As our modern gladiators chase a pigskin down the field in Detroit, Dallas or New York, we settle into our living rooms, loosen our belts and remind the little ones this is the day we echo the thanks of the Pilgrims, who gathered in the autumn of 1621 to celebrate the first bountiful harvest in a new land.

The Pilgrims' first winter in the New World had been a harsh one. The wheat the Pilgrims had brought with them to plant would not grow in the rocky New England soil. Nearly half the colonists died.

But the survivors were hard-working and tenacious, and with the help of an English-speaking Wampanoag named Tisquantum (starting a long tradition of refusing to learn three-syllable words, the Pilgrims dubbed him "Squanto") they learned how to cultivate corn by using fish for fertilizer, how to dig and cook clams, how to tap the maples for sap. And so they were able to thank the Creator for an abundant harvest that second autumn in a new land.

The only problem with the tale is that it's not true.

Yes, the Indians did graciously show the new settlers how to raise beans and corn. But in a November 1985 article in The Free Market, a monthly publication of the Ludwig von Mises Institute, author and historian Richard J. Marbury pointed out: "This official story is ... a fairy tale, a whitewashed and sanitized collection of half-truths which divert attention away from Thanksgiving's real meaning."

In his "History of Plymouth Plantation," the governor of the colony, William Bradford, reported that the colonists went hungry for years because they refused to work in the fields, preferring to steal. Gov. Bradford recalled for posterity that the colony was riddled with "corruption and discontent." The crops were small because "much was stolen both by night and day, before it became scarce eatable."

Although in the harvest feasts of 1621 and 1622 "all had their hungry bellies filled," that relief was short-lived, and deaths from illness because of malnutrition continued.

Then, Mr. Marbury points out, "something changed." By harvest time, 1623, Gov. Bradford was reporting that, "Instead of famine, now God gave them plenty, and the face of things was changed, to the rejoicing of the hearts of many, for which they blessed God." Why, by 1624, so much food was produced that the colonists actually began exporting corn.

What on earth had transpired?

In 1623, Gov. Bradford simply "gave each household a parcel of land and told them they could keep what they produced, or trade it away as they saw fit."

Previously, the Mayflower Compact had required that "all profits and benefits that are got by trade, working, fishing, or any other means" were to be placed in the common stock of the colony. A person was to put into the common stock all he could, and take out only what he needed, a concept so attractive on its surface that it would be adopted as the equally disastrous ruling philosophy for all of Eastern Europe some 300 years later.

They say those who ignore history are doomed to repeat it.

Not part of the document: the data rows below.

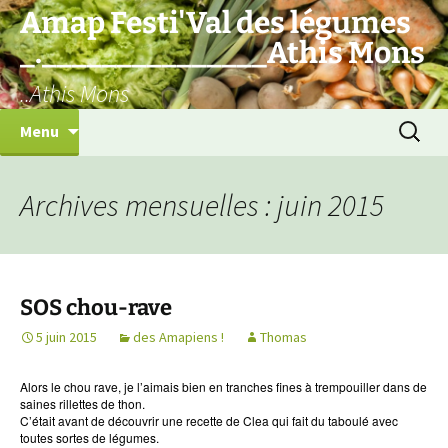
Aller
Amap Festi'Val des légumes
au
_._______________Athis Mons
contenu
..Athis Mons
Recherc
Menu
Archives mensuelles : juin 2015
SOS chou-rave
5 juin 2015
des Amapiens !
Thomas
Alors le chou rave, je l’aimais bien en tranches fines à trempouiller dans de
saines rillettes de thon.
C’était avant de découvrir une recette de Clea qui fait du taboulé avec
toutes sortes de légumes.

Yes, America is a bounteous land, but the source of that bounty lies not primarily in the fertility of our soil or the frequency of the rains. There is hardly a more fertile breadbasket on the face of the earth than the Ukraine, where for decades crops rotted in the fields under a Soviet administration that allowed no farmer a private profit incentive to hire enough help to get the turnips dug.

No, the source of our bounty is the discovery made by the Pilgrims in 1623, that when individuals are allowed to hold their own land as private property, to eat what they raise and keep the profits from any surplus they sell, hard work is rewarded and thus encouraged, and the entire community enjoys prosperity and plenty.

And so it is that on this Thanksgiving Day we ask God's continued blessing on America, a land blessed most of all by our inherited concept of private property rights, the system that allows each to keep the profit of his sweat and toil, and for this reason the land of peace and plenty, the envy of mankind, the land of the free.

A version of this editorial first appeared on this page in 1999.